Welcome to DataJoint’s API Documentation!

datajoint module

DataJoint for Python is a framework for building data piplines using MySQL databases to represent pipeline structure and bulk storage systems for large objects. DataJoint is built on the foundation of the relational data model and prescribes a consistent method for organizing, populating, and querying data.

The DataJoint data model is described in https://arxiv.org/abs/1807.11104

DataJoint is free software under the LGPL License. In addition, we request that any use of DataJoint leading to a publication be acknowledged in the publication.

Please cite:

class datajoint.AndList(iterable=(), /)

Bases: list

A list of conditions to by applied to a query expression by logical conjunction: the conditions are AND-ed. All other collections (lists, sets, other entity sets, etc) are applied by logical disjunction (OR).

Example: expr2 = expr & dj.AndList((cond1, cond2, cond3)) is equivalent to expr2 = expr & cond1 & cond2 & cond3

append(restriction)

Append object to the end of the list.

class datajoint.AttributeAdapter

Bases: object

Base class for adapter objects for user-defined attribute types.

property attribute_type
Returns

a supported DataJoint attribute type to use; e.g. “longblob”, “blob@store

get(value)

convert value retrieved from the the attribute in a table into the adapted type

Parameters

value – value from the database

Returns

object of the adapted type

put(obj)

convert an object of the adapted type into a value that DataJoint can store in a table attribute

Parameters

obj – an object of the adapted type

Returns

value to store in the database

class datajoint.Computed

Bases: datajoint.user_tables.UserTable, datajoint.autopopulate.AutoPopulate

Inherit from this class if the table’s values are computed from other relations in the schema. The inherited class must at least provide the function _make_tuples.

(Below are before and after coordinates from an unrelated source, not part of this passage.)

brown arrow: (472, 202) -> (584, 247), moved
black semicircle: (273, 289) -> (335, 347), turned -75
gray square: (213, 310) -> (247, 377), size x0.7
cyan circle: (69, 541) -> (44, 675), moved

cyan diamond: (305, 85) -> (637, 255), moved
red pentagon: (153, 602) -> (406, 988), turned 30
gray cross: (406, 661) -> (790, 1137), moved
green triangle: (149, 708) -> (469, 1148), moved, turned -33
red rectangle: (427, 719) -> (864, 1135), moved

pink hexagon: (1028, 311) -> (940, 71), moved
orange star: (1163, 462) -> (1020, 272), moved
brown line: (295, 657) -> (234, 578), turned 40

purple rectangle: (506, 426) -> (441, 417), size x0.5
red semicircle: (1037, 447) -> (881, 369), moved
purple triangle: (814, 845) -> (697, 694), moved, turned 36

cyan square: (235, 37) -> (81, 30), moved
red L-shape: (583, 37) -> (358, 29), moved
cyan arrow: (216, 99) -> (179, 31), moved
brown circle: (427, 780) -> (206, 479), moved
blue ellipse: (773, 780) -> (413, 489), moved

tier_regexp = '(?P<computed>__[a-z][a-z0-9]*(_[a-z][a-z0-9]*)*)'
class datajoint.Connection(host, user, password, port=None, init_fun=None, use_tls=None)

Bases: object

A dj.Connection object manages a connection to a database server. It also catalogues modules, schemas, tables, and their dependencies (foreign keys).

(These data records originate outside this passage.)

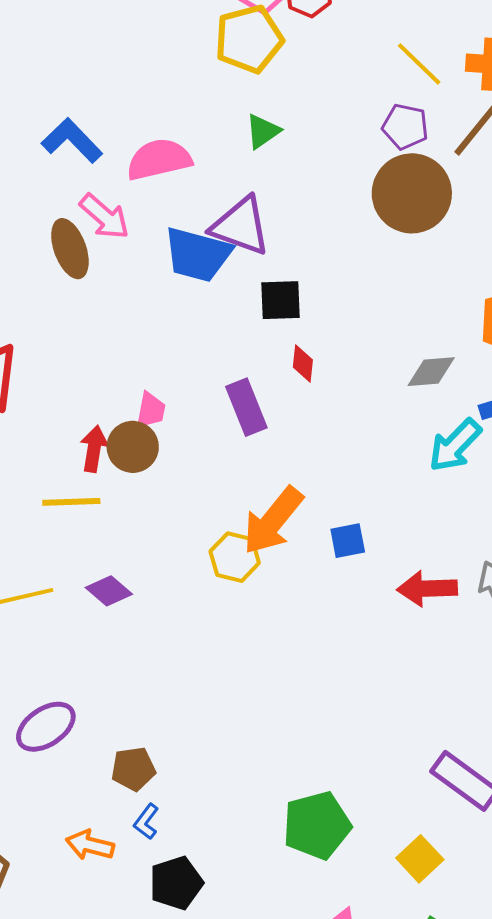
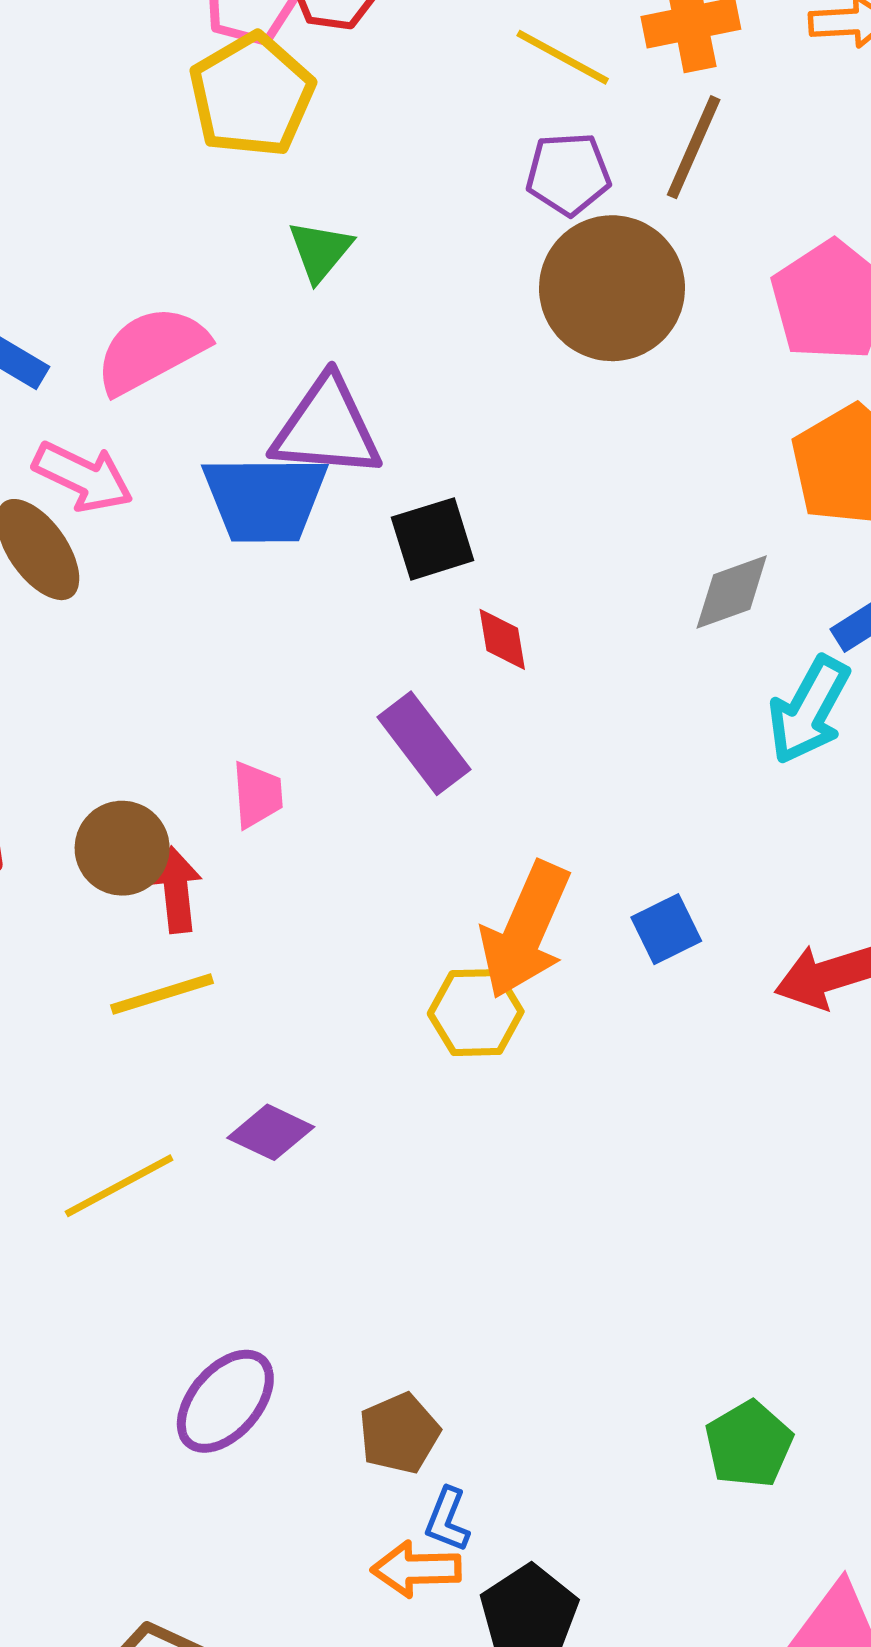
brown circle: (133, 447) -> (122, 848), moved
green pentagon: (317, 825) -> (749, 1444), size x0.7
orange arrow: (90, 845) -> (416, 1569), moved

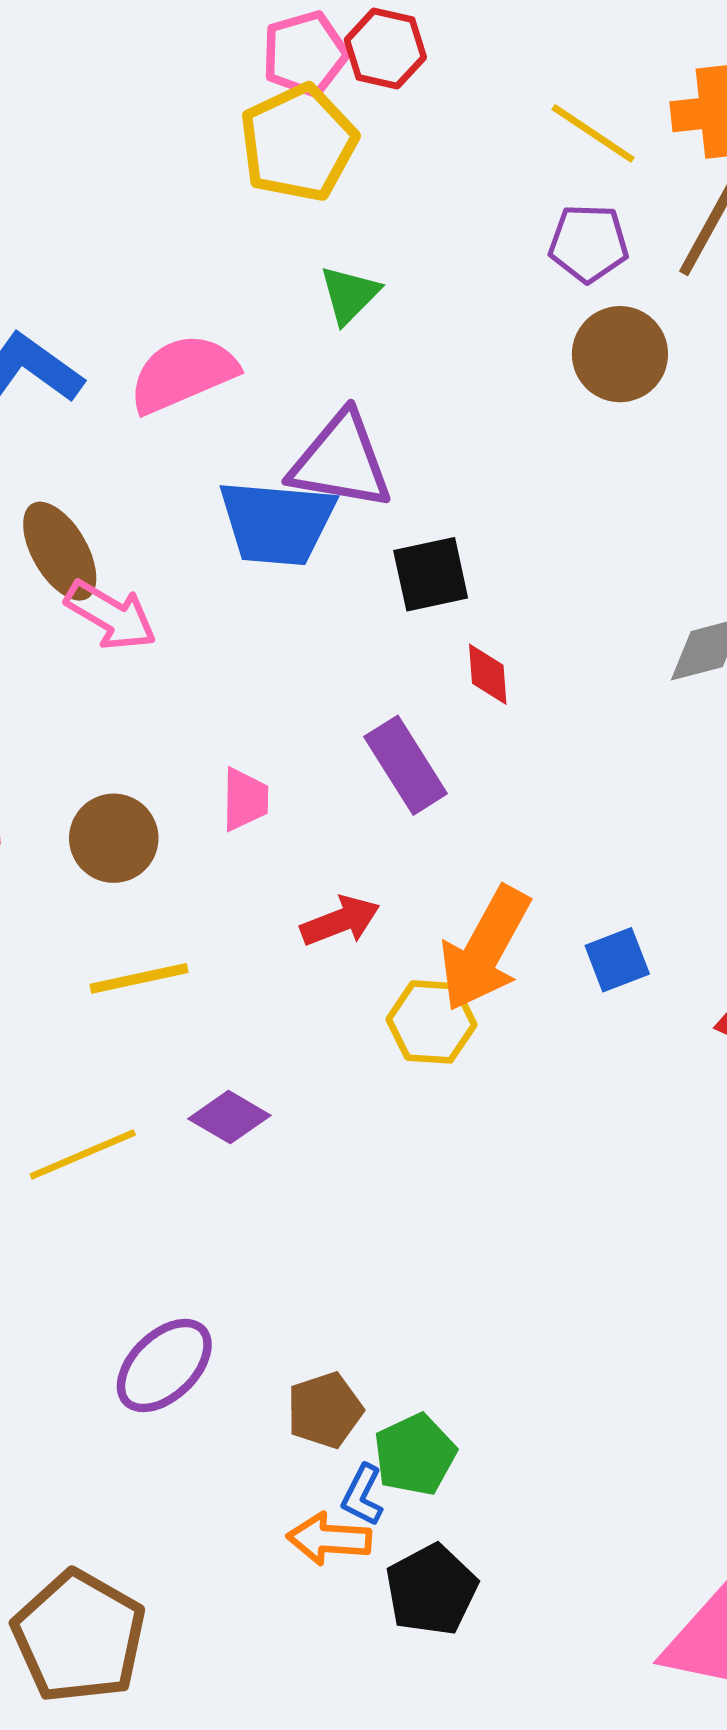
brown circle: (612, 288) -> (620, 354), size x0.7
pink arrow: (83, 477) -> (111, 615), moved
red arrow: (176, 890) -> (340, 921), moved, turned 70
green pentagon: (749, 1444) -> (415, 1455), moved

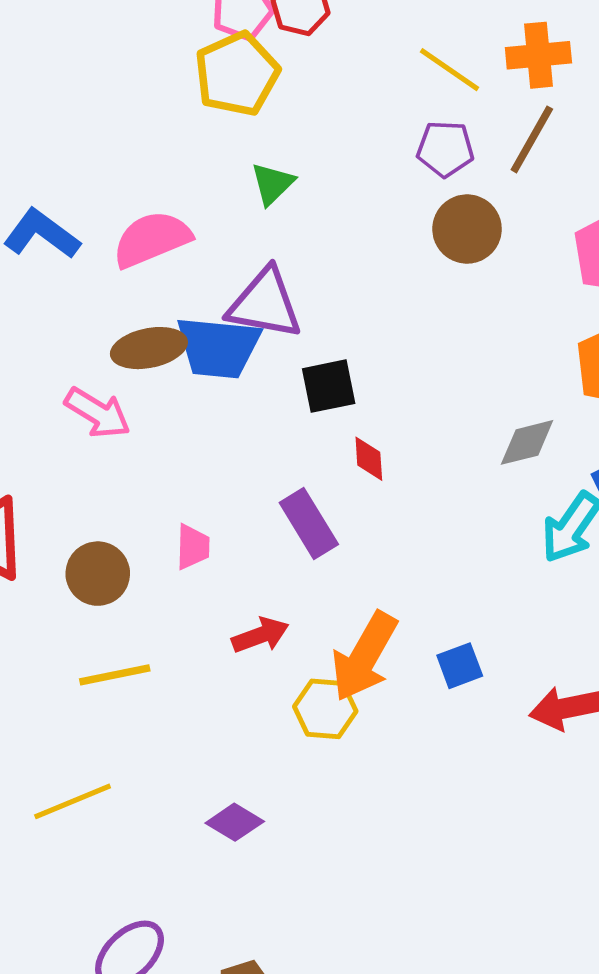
brown ellipse: (60, 551) -> (149, 348), moved, turned -72
purple diamond: (229, 1117) -> (235, 822), moved

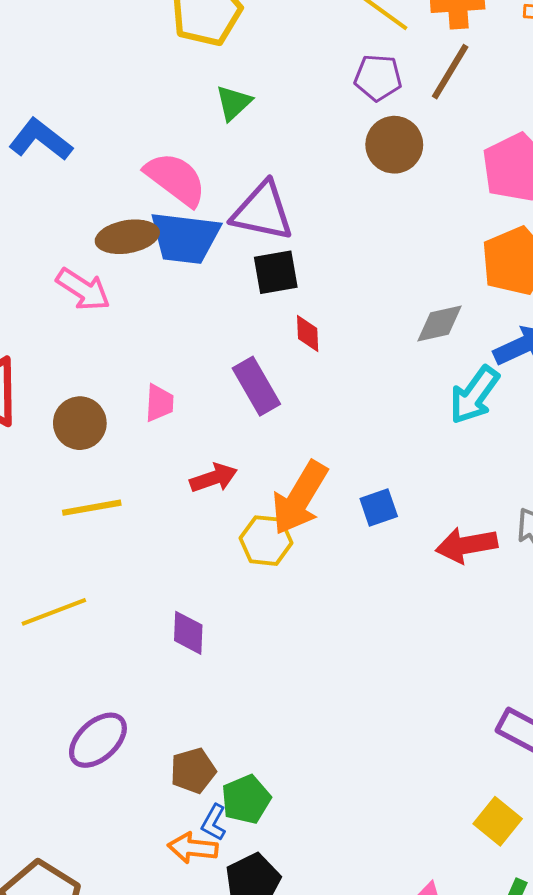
pink semicircle: (152, 239) -> (176, 179), moved, turned 58
purple triangle: (265, 304) -> (262, 211), moved
purple diamond: (235, 822) -> (188, 633), turned 60

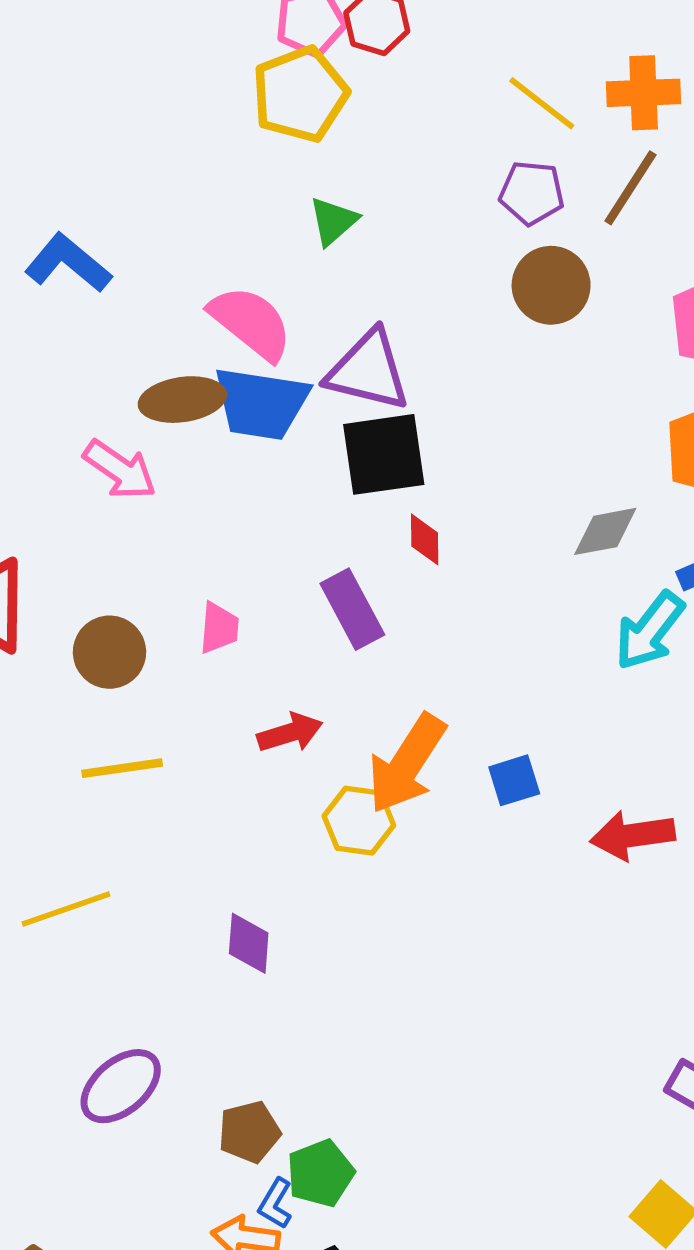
black square: (276, 272) -> (384, 454), size x1.4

Most of the parameters below should be set in the local configuration file.

Parameters
  • host – host name, may include port number as hostname:port, in which case it overrides the value in port

  • user – user name

  • password – password

  • port – port number

  • init_fun – connection initialization function (SQL)

  • use_tls – TLS encryption option

cancel_transaction()

Cancels the current transaction and rolls back all changes made during the transaction.

close()
commit_transaction()

Commit all changes made during the transaction and close it.

connect()

Connect to the database server.

get_user()
Returns

the user name and host name provided by the client to the server.

property in_transaction
Returns

True if there is an open transaction.

property is_connected

Return true if the object is connected to the database server.

ping()

Ping the connection or raises an exception if the connection is closed.

purge_query_cache()

Purges all query cache.

query(query, args=(), *, as_dict=False, suppress_warnings=True, reconnect=None)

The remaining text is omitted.